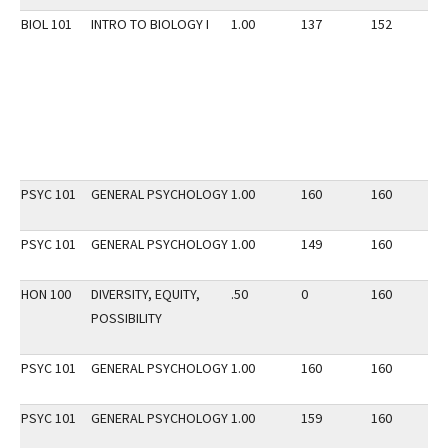
BIOL 101
INTRO TO BIOLOGY I
1.00
137
152
2
PSYC 101
GENERAL PSYCHOLOGY
1.00
160
160
2
PSYC 101
GENERAL PSYCHOLOGY
1.00
149
160
2
HON 100
DIVERSITY, EQUITY,
.50
0
160
3
POSSIBILITY
PSYC 101
GENERAL PSYCHOLOGY
1.00
160
160
2
PSYC 101
GENERAL PSYCHOLOGY
1.00
159
160
2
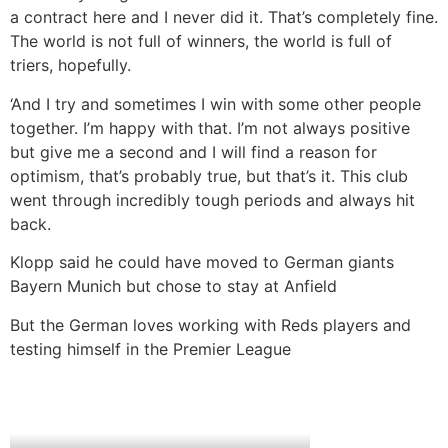
a contract here and I never did it. That’s completely fine.
The world is not full of winners, the world is full of
triers, hopefully.
‘And I try and sometimes I win with some other people
together. I’m happy with that. I’m not always positive
but give me a second and I will find a reason for
optimism, that’s probably true, but that’s it. This club
went through incredibly tough periods and always hit
back.
Klopp said he could have moved to German giants
Bayern Munich but chose to stay at Anfield
But the German loves working with Reds players and
testing himself in the Premier League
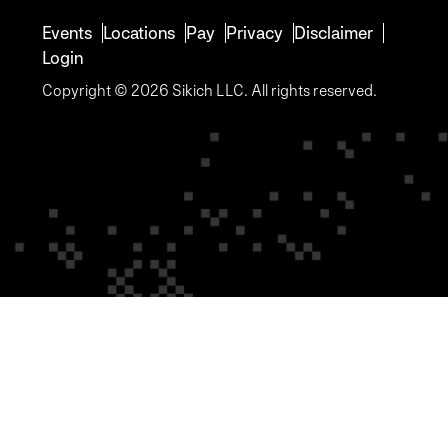
Events
Locations
Pay
Privacy
Disclaimer
Login
Copyright © 2026 Sikich LLC. All rights reserved.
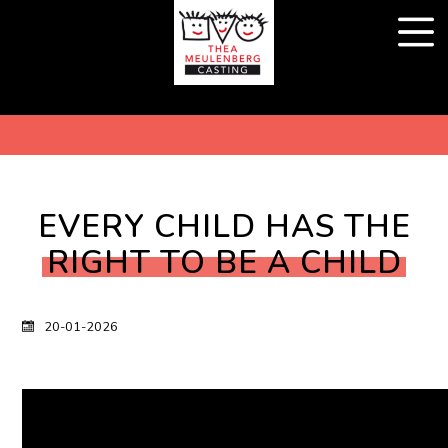
EVERY CHILD HAS THE
RIGHT TO BE A CHILD
20-01-2026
..........
> [Task details]: The lines to copy are those in the listing that contain the word "German".

> [Reply]:
Klopp said he could have moved to German giants
But the German loves working with Reds players and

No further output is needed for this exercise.